*** Opening Entries provided ***
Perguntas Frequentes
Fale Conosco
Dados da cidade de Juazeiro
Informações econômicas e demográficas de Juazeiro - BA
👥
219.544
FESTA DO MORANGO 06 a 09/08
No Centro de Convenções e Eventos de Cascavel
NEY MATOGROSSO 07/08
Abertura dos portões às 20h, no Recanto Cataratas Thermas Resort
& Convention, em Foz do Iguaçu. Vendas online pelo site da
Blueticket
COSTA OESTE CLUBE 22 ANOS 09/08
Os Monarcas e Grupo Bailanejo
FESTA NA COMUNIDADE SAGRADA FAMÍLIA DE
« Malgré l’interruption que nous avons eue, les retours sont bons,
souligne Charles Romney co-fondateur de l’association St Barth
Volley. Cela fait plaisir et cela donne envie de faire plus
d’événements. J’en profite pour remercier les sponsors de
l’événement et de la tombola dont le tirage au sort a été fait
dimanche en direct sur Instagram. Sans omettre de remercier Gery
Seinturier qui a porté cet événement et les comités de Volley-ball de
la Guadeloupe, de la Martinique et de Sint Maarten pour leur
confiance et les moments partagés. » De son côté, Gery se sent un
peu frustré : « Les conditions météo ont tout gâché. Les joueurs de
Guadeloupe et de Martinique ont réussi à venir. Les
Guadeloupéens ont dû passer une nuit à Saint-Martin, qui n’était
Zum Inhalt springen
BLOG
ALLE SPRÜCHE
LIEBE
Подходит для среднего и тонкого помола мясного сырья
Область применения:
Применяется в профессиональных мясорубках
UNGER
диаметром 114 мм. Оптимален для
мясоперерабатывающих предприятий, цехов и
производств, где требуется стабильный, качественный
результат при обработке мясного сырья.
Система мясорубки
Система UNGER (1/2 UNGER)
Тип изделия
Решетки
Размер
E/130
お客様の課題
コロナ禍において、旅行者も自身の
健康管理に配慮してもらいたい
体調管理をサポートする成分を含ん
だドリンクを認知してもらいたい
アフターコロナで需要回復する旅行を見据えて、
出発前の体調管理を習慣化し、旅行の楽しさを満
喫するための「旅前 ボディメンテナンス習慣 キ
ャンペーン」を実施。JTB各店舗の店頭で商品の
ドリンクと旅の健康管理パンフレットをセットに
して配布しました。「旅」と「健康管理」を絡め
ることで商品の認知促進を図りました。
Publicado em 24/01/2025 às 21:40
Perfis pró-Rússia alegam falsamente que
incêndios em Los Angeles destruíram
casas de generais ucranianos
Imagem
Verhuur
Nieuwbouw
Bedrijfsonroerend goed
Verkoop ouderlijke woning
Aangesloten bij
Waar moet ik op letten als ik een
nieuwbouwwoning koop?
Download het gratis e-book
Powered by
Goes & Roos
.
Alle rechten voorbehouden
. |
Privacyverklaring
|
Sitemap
*** Closing Entries provided ***
The string "fait" marks the lines to copy; report each of them from the data above.

**Solved exercise:**
Volley. Cela fait plaisir et cela donne envie de faire plus
l’événement et de la tombola dont le tirage au sort a été fait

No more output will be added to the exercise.